The Story of the Love Life of the Sideshow:
  • SEE -  Can a full grown woman truly love a midget?
  • SEE - What sex is the half man half woman?
  • SEE - Do Siamese twins make love?
Louelle Parsons says, "For pure sensationalism, FREAKS tops any picture yet produced. It's more fantastic and grotesque than any shocker every written."

I Believe He Meant Well

I had known about Freaks (1932) for years before getting up the nerve to see it. My concern had been that it would be exploitative and cringe-worthy, like race pictures of the day, and it was hard to get in the mood. Because it was mostly shown as a horror/camp classic, the posters and stills didn't do much to dispel that notion: 
Picture
Doesn't that guy in the upper right look like Hitler?
Picture
The model still: they're all kind of sweet and smiling. Nice job, Art Department.
The thing that finally made me do it was Katherine Dunn's excellent book, Geek Love, which came out in the late 80s when there was still a happy abundance of rep theaters in the Bay Area and you could be pretty sure to catch Freaks on any given midnight at one of them. So I finally saw the picture* with Dunn's circus novel fresh on my brain, and was very happy I did. Well, maybe not "happy." Positively surprised. 

And last night, for no particular reason, I watched it again after 25 years, wondering if I'd still feel the same way. Turns out Freaks is creepy and discomfiting (and not particularly well-acted) — but that's because it's set in a carnival and those are creepy and discomfiting. It's also a great story with zero ambiguity about who the bad guys are.

It begins with Hans and Frieda, the show's little people (played by real-life Ringling Bros. brother-and-sister team, Harry and Grace Earles), a nice young couple who are about to be married. They are watching the hot new new trapeze artist, Cleopatra (Olga Baclanova), a big, blonde meanie. Hans is instantly smitten and starts to distance himself from Frieda. Cleopatra thinks it's amusing to flirt with the lovesick dwarf, because she's mean and he gives her presents and cash. Her real love interest is the strongman, Hercules (Henry Victor), a big thuggy jackass who recently broke up with the animal trainer, Venus (the underrated Leila Hyams), a really nice girl who could do much, much better.
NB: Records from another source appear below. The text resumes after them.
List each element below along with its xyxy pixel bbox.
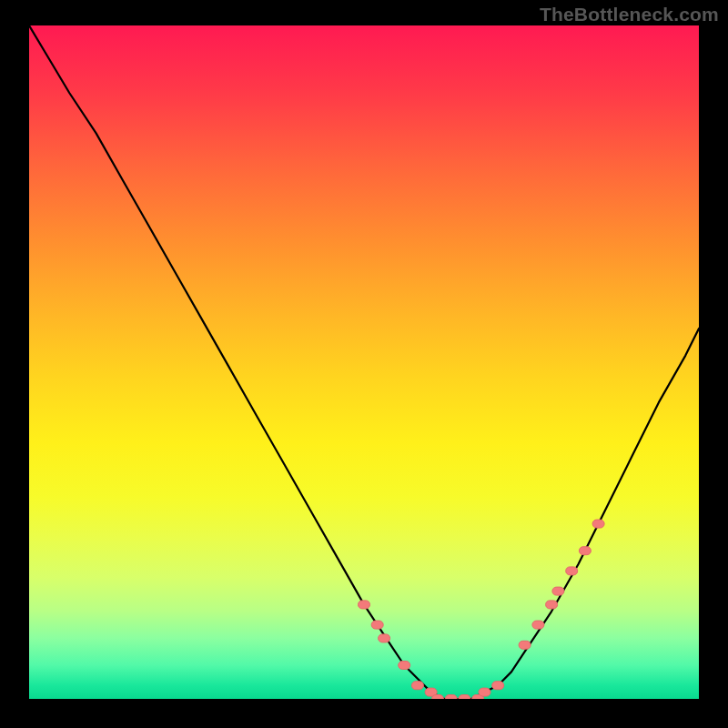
curve-marker <box>492 682 504 690</box>
curve-marker <box>552 587 564 595</box>
curve-marker <box>399 662 410 670</box>
attribution-label: TheBottleneck.com <box>540 4 719 25</box>
curve-marker <box>371 621 383 629</box>
curve-marker <box>459 695 470 700</box>
curve-marker <box>579 547 591 555</box>
curve-marker <box>432 695 444 700</box>
curve-marker <box>479 688 490 696</box>
bottleneck-curve <box>29 25 699 699</box>
curve-marker <box>566 567 578 575</box>
curve-marker <box>379 634 390 642</box>
curve-marker <box>546 601 558 609</box>
curve-marker <box>359 601 370 609</box>
curve-marker <box>532 621 544 629</box>
plot-area <box>29 25 699 699</box>
curve-marker <box>592 520 604 528</box>
curve-marker <box>411 682 423 690</box>
chart-frame: TheBottleneck.com <box>0 0 728 728</box>
curve-marker <box>519 641 531 649</box>
curve-marker <box>445 695 457 700</box>
curve-layer <box>29 25 699 699</box>
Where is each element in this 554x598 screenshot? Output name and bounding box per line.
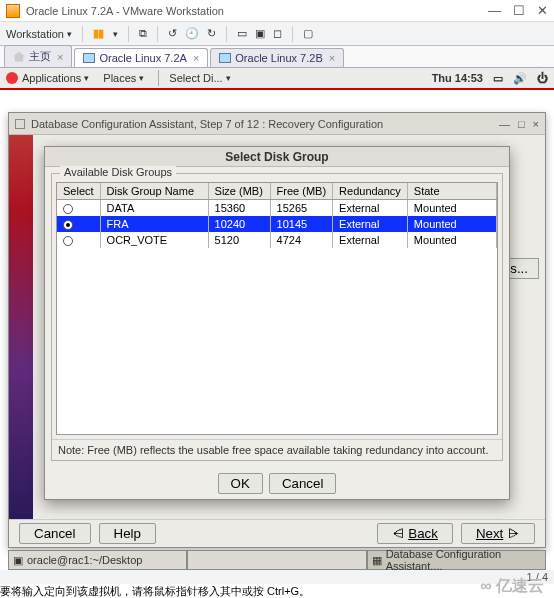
view3-icon[interactable]: ◻ xyxy=(273,27,282,40)
home-icon xyxy=(13,52,25,62)
table-row[interactable]: FRA1024010145ExternalMounted xyxy=(57,216,497,232)
cell-name: DATA xyxy=(100,200,208,217)
maximize-button[interactable]: ☐ xyxy=(513,3,525,18)
taskbar-empty[interactable] xyxy=(187,550,366,570)
gnome-top-bar: Applications ▾ Places ▾ Select Di... ▾ T… xyxy=(0,68,554,90)
ok-button[interactable]: OK xyxy=(218,473,263,494)
header-free[interactable]: Free (MB) xyxy=(270,183,333,200)
table-row[interactable]: OCR_VOTE51204724ExternalMounted xyxy=(57,232,497,248)
status-hint: 要将输入定向到该虚拟机，请将鼠标指针移入其中或按 Ctrl+G。 xyxy=(0,584,310,598)
vmware-tabs: 主页× Oracle Linux 7.2A× Oracle Linux 7.2B… xyxy=(0,46,554,68)
volume-icon[interactable]: ▭ xyxy=(493,72,503,85)
cancel-button[interactable]: Cancel xyxy=(19,523,91,544)
taskbar-dbca[interactable]: ▦Database Configuration Assistant,... xyxy=(367,550,546,570)
dbca-maximize[interactable]: □ xyxy=(518,118,525,130)
guest-taskbar: ▣oracle@rac1:~/Desktop ▦Database Configu… xyxy=(8,550,546,570)
cell-name: OCR_VOTE xyxy=(100,232,208,248)
vmware-toolbar: Workstation ▾ ▮▮ ▾ ⧉ ↺ 🕘 ↻ ▭ ▣ ◻ ▢ xyxy=(0,22,554,46)
cell-size: 15360 xyxy=(208,200,270,217)
sound-icon[interactable]: 🔊 xyxy=(513,72,527,85)
monitor-icon xyxy=(219,53,231,63)
view1-icon[interactable]: ▭ xyxy=(237,27,247,40)
power-icon[interactable]: ⏻ xyxy=(537,72,548,84)
terminal-icon: ▣ xyxy=(13,554,23,567)
vmware-icon xyxy=(6,4,20,18)
cell-state: Mounted xyxy=(407,200,496,217)
vmware-title: Oracle Linux 7.2A - VMware Workstation xyxy=(26,5,224,17)
dbca-titlebar: Database Configuration Assistant, Step 7… xyxy=(9,113,545,135)
dialog-title: Select Disk Group xyxy=(45,147,509,167)
dbca-minimize[interactable]: — xyxy=(499,118,510,130)
cell-free: 15265 xyxy=(270,200,333,217)
clock-icon[interactable]: 🕘 xyxy=(185,27,199,40)
fieldset-legend: Available Disk Groups xyxy=(60,166,176,178)
cell-redundancy: External xyxy=(333,200,408,217)
vmware-titlebar: Oracle Linux 7.2A - VMware Workstation —… xyxy=(0,0,554,22)
note-text: Note: Free (MB) reflects the usable free… xyxy=(52,439,502,460)
header-size[interactable]: Size (MB) xyxy=(208,183,270,200)
table-row[interactable]: DATA1536015265ExternalMounted xyxy=(57,200,497,217)
radio-select[interactable] xyxy=(63,220,73,230)
window-icon xyxy=(15,119,25,129)
cell-state: Mounted xyxy=(407,232,496,248)
applications-menu[interactable]: Applications ▾ xyxy=(22,72,89,84)
cell-redundancy: External xyxy=(333,232,408,248)
dialog-cancel-button[interactable]: Cancel xyxy=(269,473,337,494)
header-redundancy[interactable]: Redundancy xyxy=(333,183,408,200)
watermark: ∞ 亿速云 xyxy=(480,576,544,597)
dbca-title-text: Database Configuration Assistant, Step 7… xyxy=(31,118,383,130)
monitor-icon xyxy=(83,53,95,63)
cell-free: 4724 xyxy=(270,232,333,248)
cell-size: 10240 xyxy=(208,216,270,232)
close-button[interactable]: ✕ xyxy=(537,3,548,18)
minimize-button[interactable]: — xyxy=(488,3,501,18)
header-state[interactable]: State xyxy=(407,183,496,200)
dbca-nav-bar: Cancel Help ⩤ Back Next ⩥ xyxy=(9,519,545,547)
tab-home[interactable]: 主页× xyxy=(4,45,72,67)
dbca-close[interactable]: × xyxy=(533,118,539,130)
cell-state: Mounted xyxy=(407,216,496,232)
next-button[interactable]: Next ⩥ xyxy=(461,523,535,544)
back-button[interactable]: ⩤ Back xyxy=(377,523,453,544)
help-button[interactable]: Help xyxy=(99,523,156,544)
active-window-menu[interactable]: Select Di... ▾ xyxy=(169,72,230,84)
fullscreen-icon[interactable]: ▢ xyxy=(303,27,313,40)
disk-group-table: Select Disk Group Name Size (MB) Free (M… xyxy=(57,183,497,248)
snapshot-icon[interactable]: ⧉ xyxy=(139,27,147,40)
clock-fwd-icon[interactable]: ↻ xyxy=(207,27,216,40)
cell-free: 10145 xyxy=(270,216,333,232)
header-name[interactable]: Disk Group Name xyxy=(100,183,208,200)
tab-vm-b[interactable]: Oracle Linux 7.2B× xyxy=(210,48,344,67)
places-menu[interactable]: Places ▾ xyxy=(103,72,144,84)
pause-icon[interactable]: ▮▮ xyxy=(93,27,103,40)
taskbar-terminal[interactable]: ▣oracle@rac1:~/Desktop xyxy=(8,550,187,570)
workstation-menu[interactable]: Workstation ▾ xyxy=(6,28,72,40)
radio-select[interactable] xyxy=(63,204,73,214)
dbca-icon: ▦ xyxy=(372,554,382,567)
activities-icon[interactable] xyxy=(6,72,18,84)
view2-icon[interactable]: ▣ xyxy=(255,27,265,40)
header-select[interactable]: Select xyxy=(57,183,100,200)
clock-back-icon[interactable]: ↺ xyxy=(168,27,177,40)
tab-vm-a[interactable]: Oracle Linux 7.2A× xyxy=(74,48,208,67)
cell-size: 5120 xyxy=(208,232,270,248)
cell-name: FRA xyxy=(100,216,208,232)
cell-redundancy: External xyxy=(333,216,408,232)
radio-select[interactable] xyxy=(63,236,73,246)
vmware-statusbar: 1 / 4 xyxy=(0,570,554,584)
clock[interactable]: Thu 14:53 xyxy=(432,72,483,84)
dbca-sidebar-graphic xyxy=(9,135,33,519)
select-disk-group-dialog: Select Disk Group Available Disk Groups … xyxy=(44,146,510,500)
Venus is pals with poor, heartbroken Frieda and a friendly clown called Phroso (Wally Ford). She hates to see Frieda so unhappy and confronts Cleopatra to tell her to lay off Hans, but in the process lets slip that Hans is actually quite wealthy. This gives Cleopatra big Scrooge McDuck dollar signs in the eyes and she decides to go all in, so when Hans inevitably proposes to her, she accepts.

The whole circus throws Cleopatra and Hans a wedding feast and all the freaks are assembled. The freaks in question were all working carnival performers that director Tod Browning pulled together for the film: "Half Boy" (Johnny Eck); conjoined twins, Daisy and Violet Hilton; Josephine-Joseph, the Half Man-Half Woman; and a host of others, including three microcephalic performers ("pinheads"), one of whom was Schlitzie, the inspiration for Bill Griffith's Zippy the Pinhead. Throughout the film, we get to see each of their specialties as they go about their daily lives: one of the twins is married, for instance, and the other gets engaged; the half man-half woman gives the brush to two roadies; the human torso rolls his own cigarettes. Yeah, it's sensational, but also kind of friendly.

At the wedding feast, the gang welcome the "normal" Cleopatra into their group, chanting "One of us! One of us!" as they all pass around and drink from a ginormous goblet of beer. The trapeze artist has been getting progressively hammered, pawing all over Hercules and laughing with him at Hans's expense. When the freaks' cup approaches her, she rejects it, horrified, and tosses it back at them. Hans is mortified and the group sheepishly disbands. Before retiring to their caravan, Cleopatra slips something into Hans's champagne, making him woozy, and she further humiliates him by carrying him on her shoulders like a child.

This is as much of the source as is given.